0

I am using the C# XmlSerializer to deserialize some XML that has an xmlns declaration in one part of it (note that I truncated the CipherValue to fit this post):

<EncryptedData
  Id="ZbjUzHbD37LI2DEuiEGX6A7PSnQ+19dutLPiDxZqnFY=3NLz2QA5KCiXVlJSXejhDQ=="
  Type="http://www.w3.org/2001/04/xmlenc#Element" xmlns="http://www.w3.org/2001/04/xmlenc#"
  length="44">
  <EncryptionMethod
    Algorithm="http://www.w3.org/2001/04/xmlenc#aes256-cbc" />
  <CipherData>
    <CipherValue>3NLz2QA5KCiXVlJSXejhDZYYa9sLbv/w42....+PsLMCfRFN//StgbYoRqno3WQ==</CipherValue>
  </CipherData>
</EncryptedData>

With this XML loaded into Visual Studio, VS highlights the "+" character in the Id attribute, and the existence of the length attribute as being errors. I assume that the only way that VS could know this, is if it went and examined the URLs in the Type and xmlns attributes. VS making this type of Internet request is sort of OK to me, as I have given VS permission to do things like check for updates etc, so I already know that it will be visiting the Internet on its own terms.

However, the above XML doesn't deserialize in my command line program unless I remove the xmlns (or force a blank namespace via a custom XML Text Reader), so I am assuming that my command line program is also verifying the xmlns by visiting that URL.

This is slightly troubling to me, as although I understand what an xmlns URL is, I haven't explicitly given my program permission to go visit the Internet. In addition, the use case of this program is run locally and analyze some XML generated by another local only program. The idea that it could be making Internet requests was way off my radar.

As well as deserializing this XML, I am also doing some XSLT using the c# XslCompiledTransform class. What I finally realized there was that when performing a transform, the xmlns attribute is not something that you can manipulate with XSLT as the transforms are performed on the conceptual data of the XML and not on the raw XML string. Thus the transform has somehow processed the xmlns when reading the XML.

My questions are:

  1. Is the XmlSerializer class making an implicit Internet connection to the xmlns?
  2. Is the XslCompiledTransform class doing something similar?
  3. If there are implicit connections, do they represent a security risk?
  4. And if so, what can be done to mitigate it (aside from forcing a blank namespace)?

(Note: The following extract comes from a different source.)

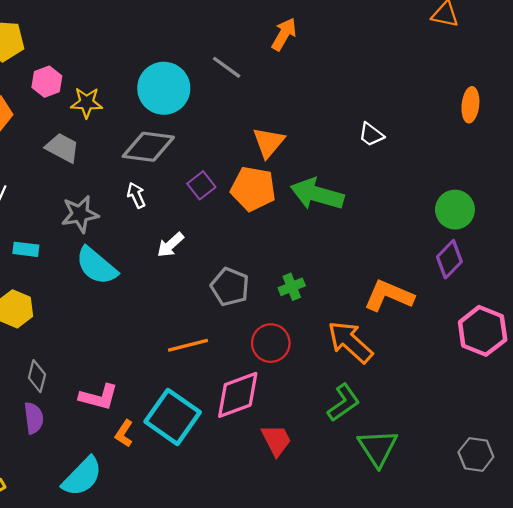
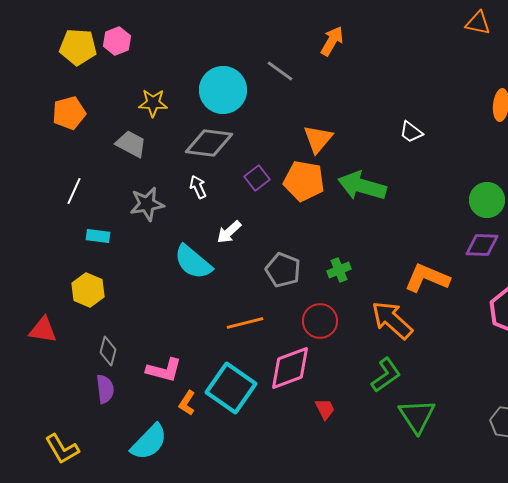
pink hexagon: (47, 82) -> (117, 41), moved
purple diamond: (449, 259) -> (482, 245), turned 48
cyan semicircle: (96, 266) -> (193, 262), moved
red trapezoid: (276, 440) -> (325, 409), size x0.7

As per @canton's request, here is the class definition I'm using for the EncryptedData, as well as the fragment showing where it is referenced

    ...
    [XmlElement("EncryptedData")]
    public EncryptedData EncryptedData { get; set; }
    ...

    public class EncryptedData
    {
        [XmlAttribute("Id")]
        public string Id { get; set; }

        [XmlAttribute("Type")]
        public string Type { get; set; }

        [XmlAttribute("xmlns")]
        public string Xmlns { get; set; }

        [XmlAttribute("length")]
        public int Length { get; set; }

        [XmlElement("EncryptionMethod")]
        public EncryptionMethod EncryptionMethod { get; set; }

        [XmlElement("CipherData")]
        public CipherData CipherData { get; set; }
   }
Peter M
  • 7,309
  • 3
  • 50
  • 91
  • How are you deserializing this? Please post your code. In particular, you're probably putting some attributes putting your models into the right namespace (e.g. `[XmlElement(Namespace = .....)]`) – canton7 Mar 26 '21 at 15:02
  • It's likely VS already knows about `http://www.w3.org/2001/04/xmlenc#`, without needing to hit the network, but I don't know for sure – canton7 Mar 26 '21 at 15:05
  • The namespace will be validated as long as it is reachable, otherwise, it is ignored. for serialize to work the names spaces in the xml and the declared namespace in the c# classes must match. The default if not specified is an empty string. – jdweng Mar 26 '21 at 15:21
  • @jdweng That's incorrect -- there's no such concept of validating a namespace. You validate against an XSD, but even then that's only done if you ask for it – canton7 Mar 26 '21 at 15:40
  • @canton I've added the relevant code. Note that the Type and xmlns strings are only recognized when I force a blank xmlns when deserialization. – Peter M Mar 26 '21 at 15:58
  • @jdweng Hmmm.. are you suggesting that the issue is not decorating the deserialization class with the correct ns rather than the xml not conforming to the definition? – Peter M Mar 26 '21 at 16:01
  • @PeterM You need to put your elements in the right namespace, using the `Namespace` property on the relevant XmlSerializer attributes. – canton7 Mar 26 '21 at 16:02
  • @canton7 So I have an X/Y question then? That not doing the decoration is why I can't deserialize and that the concept of visiting the xmlns URL is just my imagination? Or is it still a valid concern? – Peter M Mar 26 '21 at 16:05
  • Namespaces aren't used for validation. It might be that VS is recognising the namespace and is trying to helpfully highlight things (maybe it's even making network requests as part of that, but I instinctually doubt that), but that won't be affecting XmlSerializer at all. XmlSerializer is failing because you've defined classes in one xml namespace, but trying to use those to deserialize xml with elements in a different namespace – canton7 Mar 26 '21 at 16:13
  • @canton7 That sounds like a real answer, especially if you provide the correct decoration :D – Peter M Mar 26 '21 at 16:14
  • There will be other SO posts about that -- I'll try and find one – canton7 Mar 26 '21 at 16:16
  • Does this help? https://stackoverflow.com/questions/1556874/user-xmlns-was-not-expected-deserializing-twitter-xml – canton7 Mar 26 '21 at 16:29
  • 1
    @canton7 Yes that works – Peter M Mar 26 '21 at 17:40
  • Glad to hear you've sorted it! – canton7 Mar 26 '21 at 17:41

1 Answers1

0

Firstly, a namespace is not a URL! A namespace is just an arbitrary string. The reason that they usually look like URLs is that, If everyone uses a URL under a domain that they own or control then there is no chance of a name clash with anyone else's element of the same name. Even when the namespace is in URL form there is not usually anything actually there and NO tool will try to access it.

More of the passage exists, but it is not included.